Direct Integration vs. OpenRouter
| Direct Provider | OpenRouter |
|---|
| Latency | Lowest — direct API call | Higher — extra proxy hop |
| Cost | Provider pricing only | Provider pricing + OpenRouter margin |
| Features | Full provider-specific features | Normalized subset |
| Billing | Separate per provider | Single unified bill |
| Model access | Only configured providers | Hundreds of models, one key |
| Caching | Provider-native (Anthropic ephemeral, DeepSeek, etc.) | Varies by underlying provider |
When to Use OpenRouter
Good fit:
- Trying models from providers you haven’t configured yet
- Quick A/B testing across different model families
- Unified billing when you only want one API bill
- Accessing niche or newer models not yet natively supported
Use direct integration instead when:
- The provider is already natively supported (DeepSeek, Anthropic, OpenAI, etc.)
- You need the lowest possible latency
- You want provider-specific features (caching, prompt prefixes, etc.)
- You’re running high-volume production workloads where the proxy hop adds up
If you’re already using DeepSeek, Anthropic, or any other natively supported provider, keep that direct connection. Add OpenRouter only for models you can’t access directly — then select an OpenRouter model as your Brain when you want to use it. There’s no cascade; the model you select is the one that runs.
Reasoning modes
The brain icon next to the message box controls how this model reasons. Click it to cycle through the modes the selected model supports. Two separate ideas combine here:
Thinking — whether the model reasons
- Off — the model answers immediately. Fastest and cheapest; ideal for simple, direct tasks.

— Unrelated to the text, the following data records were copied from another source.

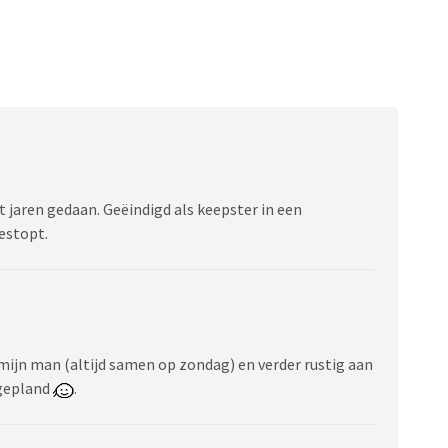
t jaren gedaan. Geëindigd als keepster in een
gestopt.
jn man (altijd samen op zondag) en verder rustig aan
 gepland
.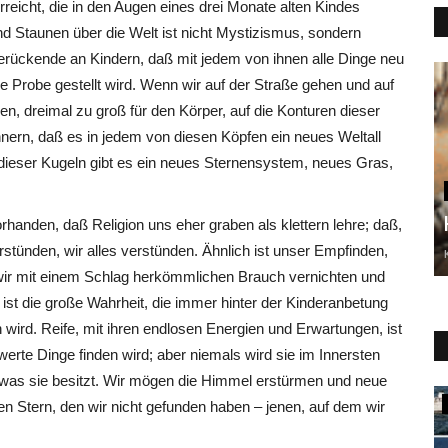
reicht, die in den Augen eines drei Monate alten Kindes
und Staunen über die Welt ist nicht Mystizismus, sondern
erückende an Kindern, daß mit jedem von ihnen alle Dinge neu
e Probe gestellt wird. Wenn wir auf der Straße gehen und auf
n, dreimal zu groß für den Körper, auf die Konturen dieser
nnern, daß es in jedem von diesen Köpfen ein neues Weltall
 dieser Kugeln gibt es ein neues Sternensystem, neues Gras,
handen, daß Religion uns eher graben als klettern lehre; daß,
stünden, wir alles verstünden. Ähnlich ist unser Empfinden,
 wir mit einem Schlag herkömmlichen Brauch vernichten und
 ist die große Wahrheit, die immer hinter der Kinderanbetung
n wird. Reife, mit ihren endlosen Energien und Erwartungen, ist
erte Dinge finden wird; aber niemals wird sie im Innersten
, was sie besitzt. Wir mögen die Himmel erstürmen und neue
n Stern, den wir nicht gefunden haben – jenen, auf dem wir
Antike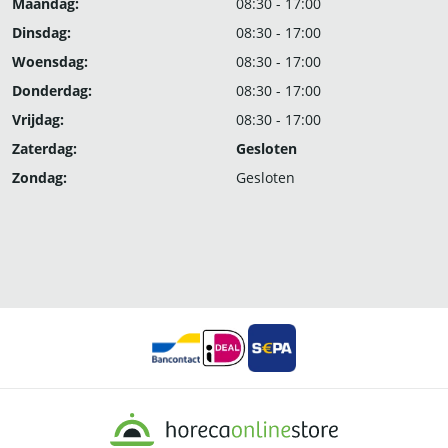
Maandag:
08:30 - 17:00
Dinsdag:
08:30 - 17:00
Woensdag:
08:30 - 17:00
Donderdag:
08:30 - 17:00
Vrijdag:
08:30 - 17:00
Zaterdag:
Gesloten
Zondag:
Gesloten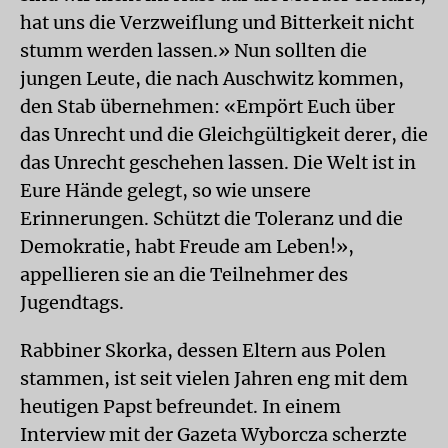
hat uns die Verzweiflung und Bitterkeit nicht
stumm werden lassen.» Nun sollten die
jungen Leute, die nach Auschwitz kommen,
den Stab übernehmen: «Empört Euch über
das Unrecht und die Gleichgültigkeit derer, die
das Unrecht geschehen lassen. Die Welt ist in
Eure Hände gelegt, so wie unsere
Erinnerungen. Schützt die Toleranz und die
Demokratie, habt Freude am Leben!»,
appellieren sie an die Teilnehmer des
Jugendtags.
Rabbiner Skorka, dessen Eltern aus Polen
stammen, ist seit vielen Jahren eng mit dem
heutigen Papst befreundet. In einem
Interview mit der Gazeta Wyborcza scherzte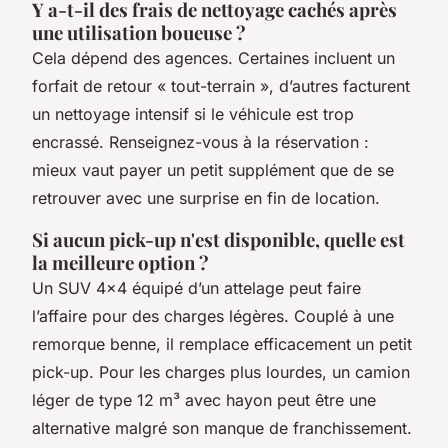
Y a-t-il des frais de nettoyage cachés après
une utilisation boueuse ?
Cela dépend des agences. Certaines incluent un
forfait de retour « tout-terrain », d’autres facturent
un nettoyage intensif si le véhicule est trop
encrassé. Renseignez-vous à la réservation :
mieux vaut payer un petit supplément que de se
retrouver avec une surprise en fin de location.
Si aucun pick-up n'est disponible, quelle est
la meilleure option ?
Un SUV 4x4 équipé d’un attelage peut faire
l’affaire pour des charges légères. Couplé à une
remorque benne, il remplace efficacement un petit
pick-up. Pour les charges plus lourdes, un camion
léger de type 12 m³ avec hayon peut être une
alternative malgré son manque de franchissement.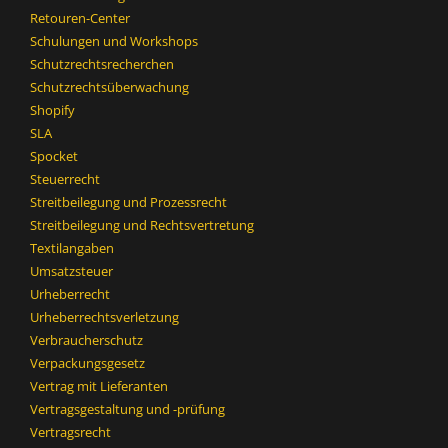
Retouren-Center
Schulungen und Workshops
Schutzrechtsrecherchen
Schutzrechtsüberwachung
Shopify
SLA
Spocket
Steuerrecht
Streitbeilegung und Prozessrecht​
Streitbeilegung und Rechtsvertretung
Textilangaben
Umsatzsteuer
Urheberrecht
Urheberrechtsverletzung
Verbraucherschutz
Verpackungsgesetz
Vertrag mit Lieferanten
Vertragsgestaltung und -prüfung
Vertragsrecht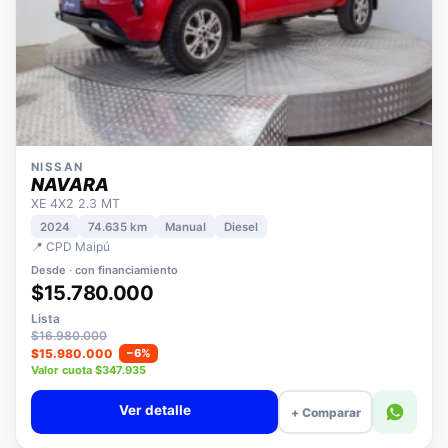
NISSAN
NAVARA
XE 4X2 2.3 MT
2024
74.635 km
Manual
Diesel
📍 CPD Maipú
Desde · con financiamiento
$15.780.000
Lista
$16.980.000
$15.980.000
−6%
Valor cuota $347.935
Ver detalle
+ Comparar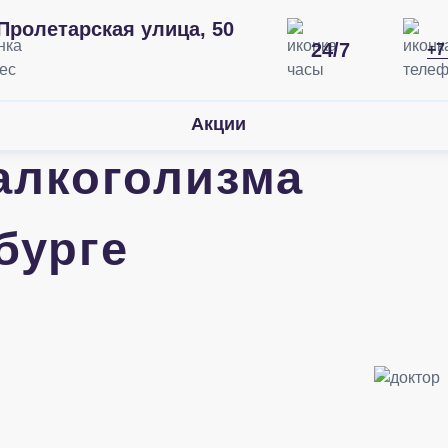
Пролетарская улица, 50
24/7
+7
Акции
алкоголизма
бурге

- On — the model first works through the problem in a dedicated reasoning pass before replying. Slower and uses more tokens, but markedly more accurate on multi-step, logical, or ambiguous tasks.
Effort — how hard it thinks
Only effort-capable models expose this; it applies once thinking is on.

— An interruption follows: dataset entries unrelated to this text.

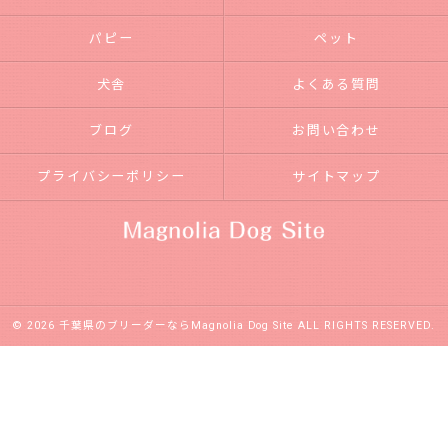
パピー
ペット
犬舎
よくある質問
ブログ
お問い合わせ
プライバシーポリシー
サイトマップ
© 2026 千葉県のブリーダーならMagnolia Dog Site ALL RIGHTS RESERVED.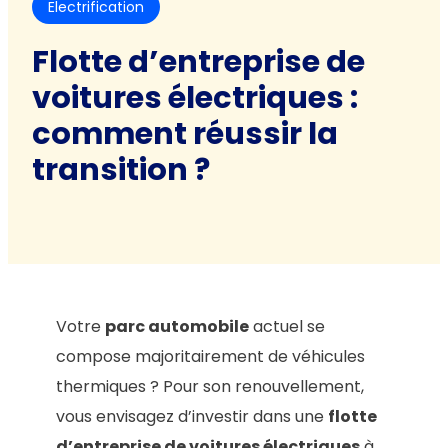
Electrification
Flotte d’entreprise de
voitures électriques :
comment réussir la
transition ?
Votre
parc automobile
actuel se
compose majoritairement de véhicules
thermiques ? Pour son renouvellement,
vous envisagez d’investir dans une
flotte
d’entreprise de voitures électriques
à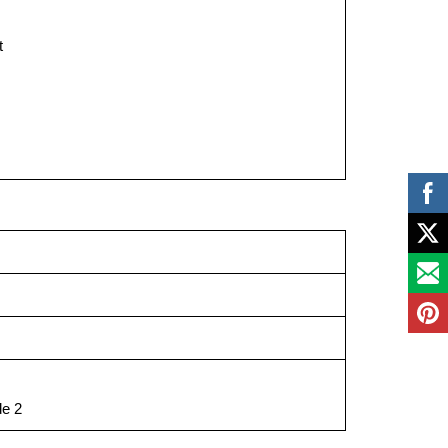
t
de 2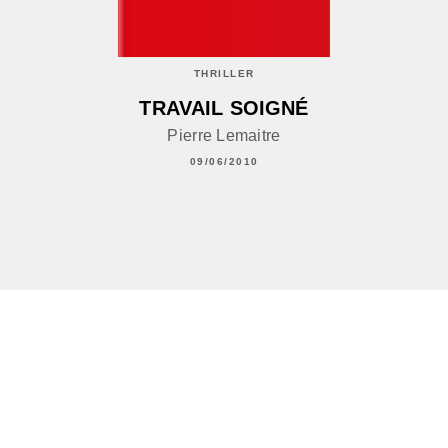
THRILLER
TRAVAIL SOIGNÉ
Pierre Lemaitre
09/06/2010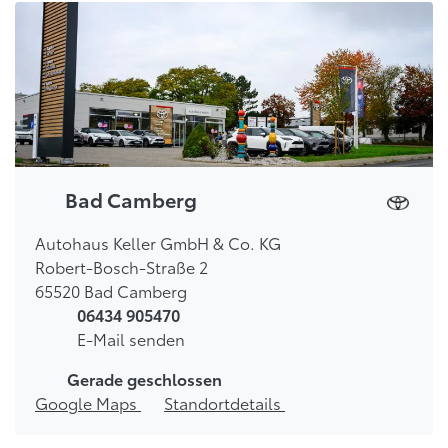
Bad Camberg
Autohaus Keller GmbH & Co. KG
Robert-Bosch-Straße 2
65520 Bad Camberg
06434 905470
E-Mail senden
Gerade geschlossen
Google Maps
Standortdetails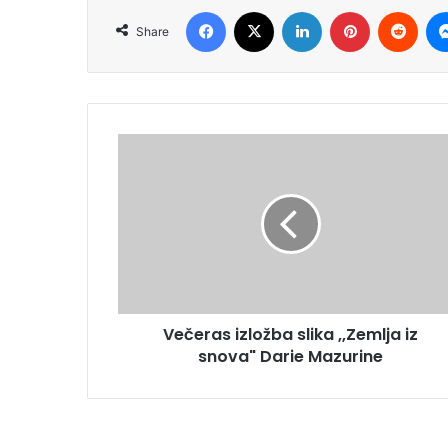
Facebook
X
LinkedIn
Pinterest
Redd
Share
Večeras izložba slika ,,Zemlja iz
snova" Darie Mazurine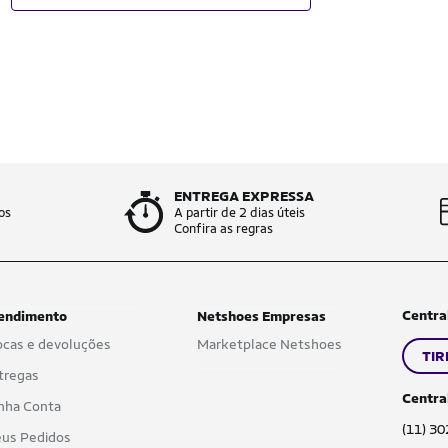
ENTREGA EXPRESSA
os
A partir de 2 dias úteis
Confira as regras
Centra
endimento
Netshoes Empresas
ocas e devoluções
Marketplace Netshoes
TIR
tregas
Centra
nha Conta
(11) 3
us Pedidos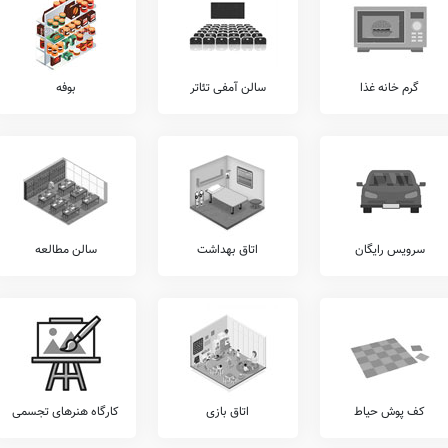
وهای تدریس نوین، ارائه کارنامه تحلیلی عملکرد، برگزاری کلاس جبرانی توسط مدرسه، عدم نیاز
اتر، انتقال معلم با دانش آموز به پایه بالاتر، نیز اطلاع چندانی در دست نمی باشد.
گرم خانه غذا
سالن آمفی تئاتر
بوفه
ولتی حرفه ای بوعلی سینا، بواسطه شرایط انتشار ویروس کووید 19، از سامانه شاد که توسط وزارت آموزش و پرورش تهیه شده است بهره می برد. ضمناً امکانات
زشی، دوربین مداربسته،
سایت کامپیوتری
، حضور و غیاب الکترونیکی، وبسایت، تخته هوشمند،
درسه #نام مدرسه، نیازمند همکاری مسئولان هوشمندسازی این مدرسه را دارد.
ن مدرسه ای، برگزاری اردوهای علمی و مطالعاتی، برگزاری جشن های ملی، برگزاری اردوهای
اردوهای فرهنگی و هنری، برگزاری مسابقات علمی درون مدرسه ای، و... در زمره فعالیت های
سرویس رایگان
اتاق بهداشت
سالن مطالعه
در این مدرسه شامل موارد برگزاری اعیاد مذهبی، شرکت در مسابقات علمی برون مدرسه ای،
 ورزشی درون مدرسه ای، برگزاری مسابقات مذهبی درون مدرسه ای، برگزاری اردوهای مذهبی،
 ای بوعلی سینا، می توان پس از بازدید از آن در آدرس ، در خصوص امکانات سالن و رزشی،
فوتبال دستی، بسکتبال، ژیمناستیک، پاتیناژ، فوتبال، و... اطلاعات دقیقتری بدست آورد.
کف پوش حیاط
اتاق بازی
کارگاه هنرهای تجسمی
ی از خدمات را نظیر کلاس های هوش و خلاقیت، آموزش کامپیوتر، آموزش فن بیان، آموزش
ندگی، آموزش نقاشی و طراحی، کلاس های محاسبات ذهنی ریاضی، آموزش های تخصصی ورزشی،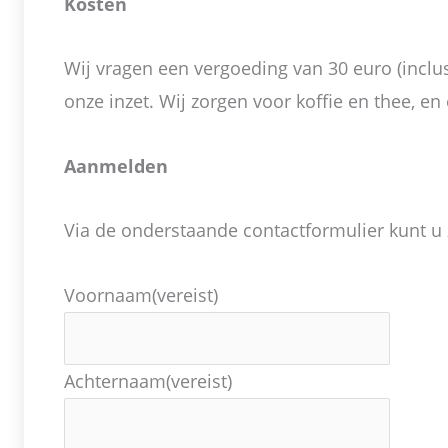
Kosten
Wij vragen een vergoeding van 30 euro (incl
onze inzet. Wij zorgen voor koffie en thee, en
Aanmelden
Via de onderstaande contactformulier kunt u
Voornaam
(vereist)
Achternaam
(vereist)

- High — standard reasoning depth. The right default for most agentic work.
- Max — the model reasons longer and deeper for the hardest problems. More tokens and latency in exchange for higher quality on complex work.
| State | Colour | Meaning |
|---|
| Off | gray | Thinking off — direct answer |
| On | blue | Thinking on — no effort control |
| High | purple | Thinking on, standard effort |
| Max | orange | Thinking on, maximum effort |
Each model shows only the states it genuinely supports. If a model always reasons (can’t be turned off) or has no effort control, the button reflects that and locks where there’s nothing to change. Wolffish remembers your choice per model.

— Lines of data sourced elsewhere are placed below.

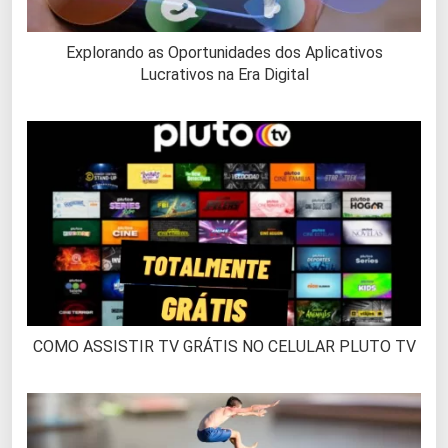
Explorando as Oportunidades dos Aplicativos
Lucrativos na Era Digital
COMO ASSISTIR TV GRÁTIS NO CELULAR PLUTO TV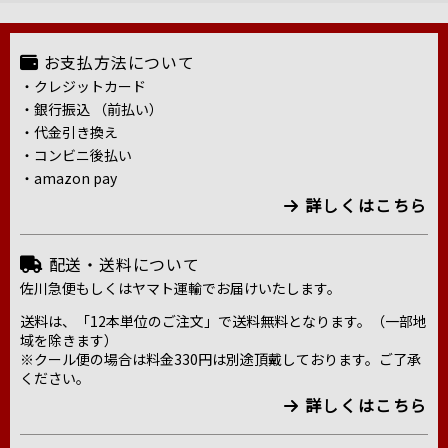
お支払方法について
・クレジットカード
・銀行振込 （前払い）
・代金引き換え
・コンビニ後払い
・amazon pay
詳しくはこちら
配送・送料について
佐川急便もしくはヤマト運輸でお届けいたします。
送料は、「12本単位のご注文」で送料無料となります。（一部地
域を除きます）
※クール便の場合は料金330円は別途頂戴しております。ご了承
ください。
詳しくはこちら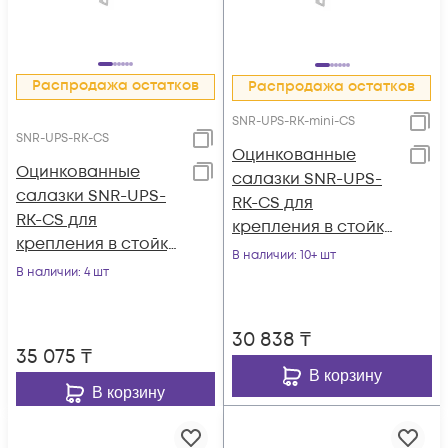
Распродажа остатков
Распродажа остатков
SNR-UPS-RK-mini-CS
SNR-UPS-RK-CS
Оцинкованные
Оцинкованные
cалазки SNR-UPS-
салазки SNR-UPS-
RK-CS для
RK-CS для
крепления в стойку
крепления в стойку
глубиной 600-
В наличии
: 10+ шт
ИБП серии SNR-UPS
В наличии
: 4 шт
800мм, ИБП серии
SNR-UPS
30 838
₸
35 075
₸
В корзину
В корзину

On OpenRouter: Reasoning depends on the routed model. Reasoning-capable models show Off / High; non-reasoning models have no control. OpenRouter caps effort at High, and some endpoints (e.g. GPT-5, DeepSeek-R) reason mandatorily — there ‘Off’ falls back to minimal reasoning.
Using OpenRouter as Your Model
There’s no provider cascade and no priority order. To use an OpenRouter model, select it as your Brain in Settings → Modes (or as your Worker model in orchestrator mode). The model you select is the one that runs — OpenRouter is not an automatic fallback behind your other providers.